-- DIRECTIONS --
The response must consist of all the records, retyped exactly.

[Saved entries]

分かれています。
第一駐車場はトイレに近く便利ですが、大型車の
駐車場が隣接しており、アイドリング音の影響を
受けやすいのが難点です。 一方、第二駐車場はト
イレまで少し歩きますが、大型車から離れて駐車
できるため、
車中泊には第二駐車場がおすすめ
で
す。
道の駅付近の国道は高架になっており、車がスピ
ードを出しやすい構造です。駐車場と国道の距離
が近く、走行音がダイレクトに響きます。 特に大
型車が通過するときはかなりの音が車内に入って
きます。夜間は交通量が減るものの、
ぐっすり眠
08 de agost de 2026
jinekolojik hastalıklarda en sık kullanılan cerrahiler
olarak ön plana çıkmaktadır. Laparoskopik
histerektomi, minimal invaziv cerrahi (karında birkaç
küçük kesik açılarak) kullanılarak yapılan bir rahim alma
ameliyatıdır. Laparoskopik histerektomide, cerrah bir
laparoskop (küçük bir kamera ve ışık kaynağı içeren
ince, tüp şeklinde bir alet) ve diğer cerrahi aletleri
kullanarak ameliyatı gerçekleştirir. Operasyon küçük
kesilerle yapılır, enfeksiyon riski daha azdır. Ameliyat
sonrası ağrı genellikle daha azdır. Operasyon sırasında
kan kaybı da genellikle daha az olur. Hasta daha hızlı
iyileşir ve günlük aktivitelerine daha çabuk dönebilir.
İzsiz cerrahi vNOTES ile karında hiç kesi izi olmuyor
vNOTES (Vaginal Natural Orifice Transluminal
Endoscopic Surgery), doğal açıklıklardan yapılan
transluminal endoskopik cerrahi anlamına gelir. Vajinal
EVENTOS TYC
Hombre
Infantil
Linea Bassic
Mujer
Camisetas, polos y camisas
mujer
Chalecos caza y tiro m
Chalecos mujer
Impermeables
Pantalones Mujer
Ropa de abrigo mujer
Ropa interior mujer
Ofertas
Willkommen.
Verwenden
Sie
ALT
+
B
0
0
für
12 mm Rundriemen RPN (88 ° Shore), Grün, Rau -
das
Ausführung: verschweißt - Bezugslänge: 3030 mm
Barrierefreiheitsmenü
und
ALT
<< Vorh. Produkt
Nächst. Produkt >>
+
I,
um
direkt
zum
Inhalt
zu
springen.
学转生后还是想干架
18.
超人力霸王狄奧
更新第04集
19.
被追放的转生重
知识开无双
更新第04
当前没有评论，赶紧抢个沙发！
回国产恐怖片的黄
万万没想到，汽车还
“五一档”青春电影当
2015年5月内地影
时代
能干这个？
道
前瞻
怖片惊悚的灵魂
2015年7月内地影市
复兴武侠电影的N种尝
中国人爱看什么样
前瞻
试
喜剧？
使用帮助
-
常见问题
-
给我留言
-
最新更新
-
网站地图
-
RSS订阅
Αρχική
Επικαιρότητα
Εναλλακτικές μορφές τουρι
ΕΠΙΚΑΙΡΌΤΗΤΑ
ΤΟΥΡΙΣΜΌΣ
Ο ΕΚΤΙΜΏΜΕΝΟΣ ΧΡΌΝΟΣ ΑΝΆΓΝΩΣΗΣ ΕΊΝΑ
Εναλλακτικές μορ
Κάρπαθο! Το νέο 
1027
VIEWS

-- WRITTEN ANSWER --
分かれています。
第一駐車場はトイレに近く便利ですが、大型車の
駐車場が隣接しており、アイドリング音の影響を
受けやすいのが難点です。 一方、第二駐車場はト
イレまで少し歩きますが、大型車から離れて駐車
できるため、
車中泊には第二駐車場がおすすめ
で
す。
道の駅付近の国道は高架になっており、車がスピ
ードを出しやすい構造です。駐車場と国道の距離
が近く、走行音がダイレクトに響きます。 特に大
型車が通過するときはかなりの音が車内に入って
きます。夜間は交通量が減るものの、
ぐっすり眠
08 de agost de 2026
jinekolojik hastalıklarda en sık kullanılan cerrahiler
olarak ön plana çıkmaktadır. Laparoskopik
histerektomi, minimal invaziv cerrahi (karında birkaç
küçük kesik açılarak) kullanılarak yapılan bir rahim alma
ameliyatıdır. Laparoskopik histerektomide, cerrah bir
laparoskop (küçük bir kamera ve ışık kaynağı içeren
ince, tüp şeklinde bir alet) ve diğer cerrahi aletleri
kullanarak ameliyatı gerçekleştirir. Operasyon küçük
kesilerle yapılır, enfeksiyon riski daha azdır. Ameliyat
sonrası ağrı genellikle daha azdır. Operasyon sırasında
kan kaybı da genellikle daha az olur. Hasta daha hızlı
iyileşir ve günlük aktivitelerine daha çabuk dönebilir.
İzsiz cerrahi vNOTES ile karında hiç kesi izi olmuyor
vNOTES (Vaginal Natural Orifice Transluminal
Endoscopic Surgery), doğal açıklıklardan yapılan
transluminal endoskopik cerrahi anlamına gelir. Vajinal
EVENTOS TYC
Hombre
Infantil
Linea Bassic
Mujer
Camisetas, polos y camisas
mujer
Chalecos caza y tiro m
Chalecos mujer
Impermeables
Pantalones Mujer
Ropa de abrigo mujer
Ropa interior mujer
Ofertas
Willkommen.
Verwenden
Sie
ALT
+
B
0
0
für
12 mm Rundriemen RPN (88 ° Shore), Grün, Rau -
das
Ausführung: verschweißt - Bezugslänge: 3030 mm
Barrierefreiheitsmenü
und
ALT
<< Vorh. Produkt
Nächst. Produkt >>
+
I,
um
direkt
zum
Inhalt
zu
springen.
学转生后还是想干架
18.
超人力霸王狄奧
更新第04集
19.
被追放的转生重
知识开无双
更新第04
当前没有评论，赶紧抢个沙发！
回国产恐怖片的黄
万万没想到，汽车还
“五一档”青春电影当
2015年5月内地影
时代
能干这个？
道
前瞻
怖片惊悚的灵魂
2015年7月内地影市
复兴武侠电影的N种尝
中国人爱看什么样
前瞻
试
喜剧？
使用帮助
-
常见问题
-
给我留言
-
最新更新
-
网站地图
-
RSS订阅
Αρχική
Επικαιρότητα
Εναλλακτικές μορφές τουρι
ΕΠΙΚΑΙΡΌΤΗΤΑ
ΤΟΥΡΙΣΜΌΣ
Ο ΕΚΤΙΜΏΜΕΝΟΣ ΧΡΌΝΟΣ ΑΝΆΓΝΩΣΗΣ ΕΊΝΑ
Εναλλακτικές μορ
Κάρπαθο! Το νέο 
1027
VIEWS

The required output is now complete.